Nov 12, 2018 - Health

Gottlieb: New drug approval criteria limited to opioids

FDA Commissioner Scott Gottlieb

FDA Commissioner Scott Gottlieb at a Senate hearing in 2017. (Photo: Zach Gibson/Getty Images)

Food and Drug Commissioner Scott Gottlieb said that if the agency raises the bar for new opioids — which he's open to — that new approach will be limited to opioids, and won't affect other drug categories.

Why it matters: There's long been a debate over whether new drugs should be approved or rejected in the context of what's already on the market. That might become the new rule for opioids, but Gottlieb made clear that the industry doesn't need to worry about a slippery slope.

I don’t think this same kind of standard would apply in other therapeutic areas.
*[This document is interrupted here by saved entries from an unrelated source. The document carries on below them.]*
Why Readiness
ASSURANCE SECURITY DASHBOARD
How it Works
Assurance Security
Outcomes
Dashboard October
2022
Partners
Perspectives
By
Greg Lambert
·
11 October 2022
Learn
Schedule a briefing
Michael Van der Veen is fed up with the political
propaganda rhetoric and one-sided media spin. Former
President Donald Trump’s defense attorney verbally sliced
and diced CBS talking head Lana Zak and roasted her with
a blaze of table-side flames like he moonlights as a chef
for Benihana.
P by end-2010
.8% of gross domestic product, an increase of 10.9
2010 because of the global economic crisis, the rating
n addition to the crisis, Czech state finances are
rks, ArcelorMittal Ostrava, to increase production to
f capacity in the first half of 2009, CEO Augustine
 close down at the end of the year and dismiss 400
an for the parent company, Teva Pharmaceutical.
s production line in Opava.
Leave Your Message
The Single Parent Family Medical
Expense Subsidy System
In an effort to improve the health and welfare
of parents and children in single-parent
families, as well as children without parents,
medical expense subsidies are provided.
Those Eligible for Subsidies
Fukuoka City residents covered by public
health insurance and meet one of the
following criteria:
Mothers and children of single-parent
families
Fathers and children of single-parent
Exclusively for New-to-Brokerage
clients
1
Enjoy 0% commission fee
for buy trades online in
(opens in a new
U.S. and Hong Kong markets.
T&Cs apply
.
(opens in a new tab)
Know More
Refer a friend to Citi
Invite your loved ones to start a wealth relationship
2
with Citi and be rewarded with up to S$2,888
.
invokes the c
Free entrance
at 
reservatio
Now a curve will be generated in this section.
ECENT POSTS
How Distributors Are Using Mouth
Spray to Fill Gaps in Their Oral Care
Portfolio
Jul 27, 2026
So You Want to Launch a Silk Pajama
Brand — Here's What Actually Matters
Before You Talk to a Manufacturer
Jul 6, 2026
I think opioids are unique.”
— FDA Commissioner Gottlieb to Axios

The big picture: Currently, FDA approval is based on whether a drug is safe and effective. Some people argue that they should also be evaluated against existing drugs in the same arena.

  • This is essentially what Gottlieb is considering for opioids — requiring new drugs to add some new, distinct value to the market in order to be approved.
  • It's not surprising that he doesn't want to expand this into other classes of drugs; in his former life as a think tank scholar at the American Enterprise Institute, he wrote a paper laying out his argument against doing so.
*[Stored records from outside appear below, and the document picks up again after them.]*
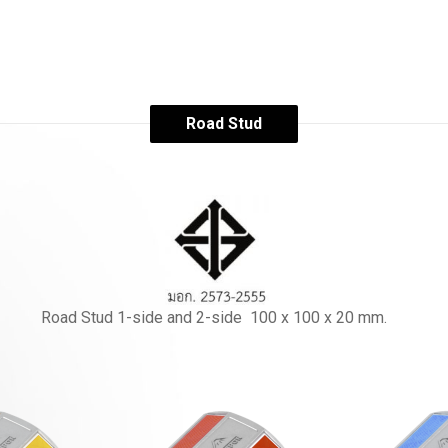
Road Stud
Road Stud 1-side and 2-side 100 x 100 x 20 mm.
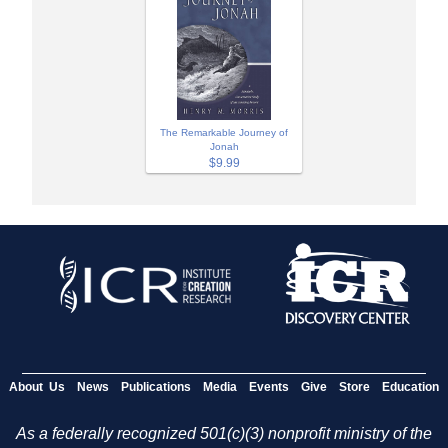
The Remarkable Journey of
Jonah
$9.99
About Us
News
Publications
Media
Events
Give
Store
Education
As a federally recognized 501(c)(3) nonprofit ministry of the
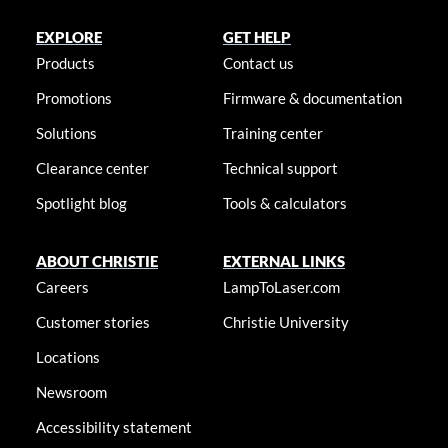
EXPLORE
GET HELP
Products
Contact us
Promotions
Firmware & documentation
Solutions
Training center
Clearance center
Technical support
Spotlight blog
Tools & calculators
ABOUT CHRISTIE
EXTERNAL LINKS
Careers
LampToLaser.com
Customer stories
Christie University
Locations
Newsroom
Accessibility statement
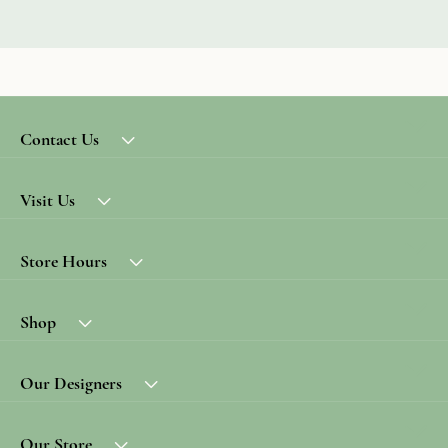
Contact Us
Visit Us
Store Hours
Shop
Our Designers
Our Store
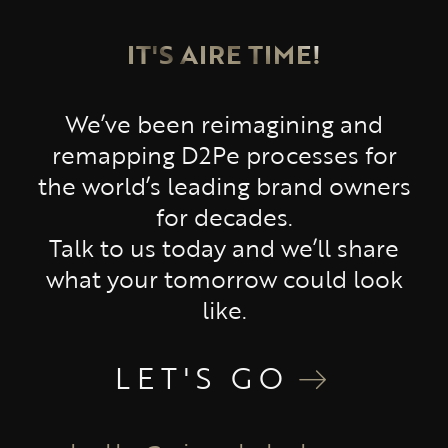
IT'S AIRE TIME!
We’ve been reimagining and
remapping D2Pe processes for
the world’s leading brand owners
for decades.
Talk to us today and we’ll share
what your tomorrow could look
like.
LET'S GO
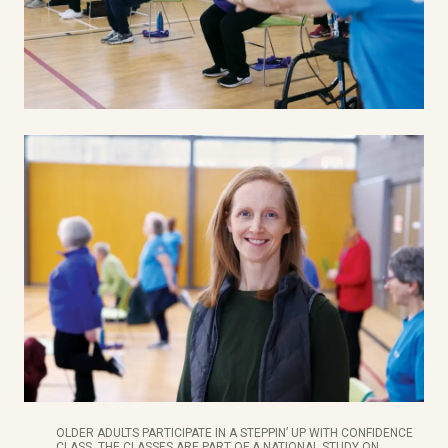
OLDER ADULTS PARTICIPATE IN A STEPPIN’ UP WITH CONFIDENCE
CLASS. THE CLASSES ARE PART OF A NATIONAL STUDY ON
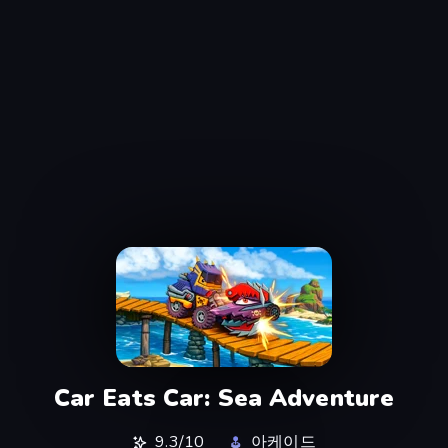
Car Eats Car: Sea Adventure
9.3/10
아케이드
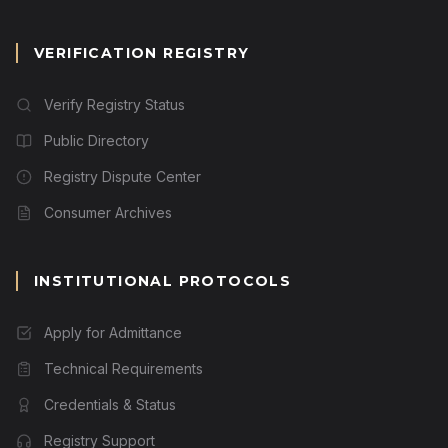
VERIFICATION REGISTRY
Verify Registry Status
Public Directory
Registry Dispute Center
Consumer Archives
INSTITUTIONAL PROTOCOLS
Apply for Admittance
Technical Requirements
Credentials & Status
Registry Support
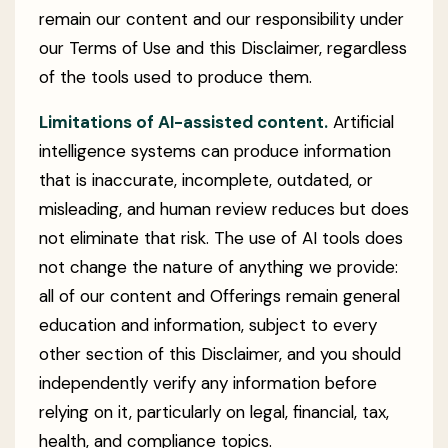
remain our content and our responsibility under
our Terms of Use and this Disclaimer, regardless
of the tools used to produce them.
Limitations of AI-assisted content.
Artificial
intelligence systems can produce information
that is inaccurate, incomplete, outdated, or
misleading, and human review reduces but does
not eliminate that risk. The use of AI tools does
not change the nature of anything we provide:
all of our content and Offerings remain general
education and information, subject to every
other section of this Disclaimer, and you should
independently verify any information before
relying on it, particularly on legal, financial, tax,
health, and compliance topics.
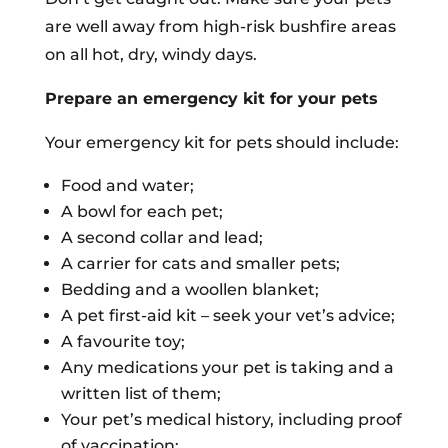
are well away from high-risk bushfire areas
on all hot, dry, windy days.
Prepare an emergency kit for your pets
Your emergency kit for pets should include:
Food and water;
A bowl for each pet;
A second collar and lead;
A carrier for cats and smaller pets;
Bedding and a woollen blanket;
A pet first-aid kit – seek your vet’s advice;
A favourite toy;
Any medications your pet is taking and a
written list of them;
Your pet’s medical history, including proof
of vaccination;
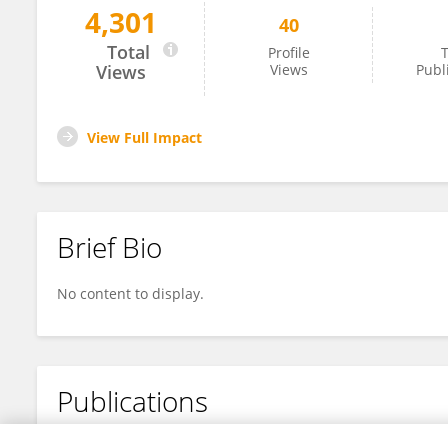
4,301
40
Christine Jennings
Total
Profile
T
Views
Views
Publ
View Full Impact
Brief Bio
No content to display.
Publications
No content to display.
Any changes would be clear in their scope, Gottlieb said. "I would do everything that I could from a policy standpoint ... to make it explicit that this was narrowly tailored to opioids for public health reasons.”

The other side: "The F.D.A.’s bar [for drug approval], while meaningful, often isn’t very useful for what physicians and patients really care about every day: how effective and safe drugs are compared with one another," Aaron Carroll, a professor at the Indiana University School of Medicine, wrote in the NYT in August.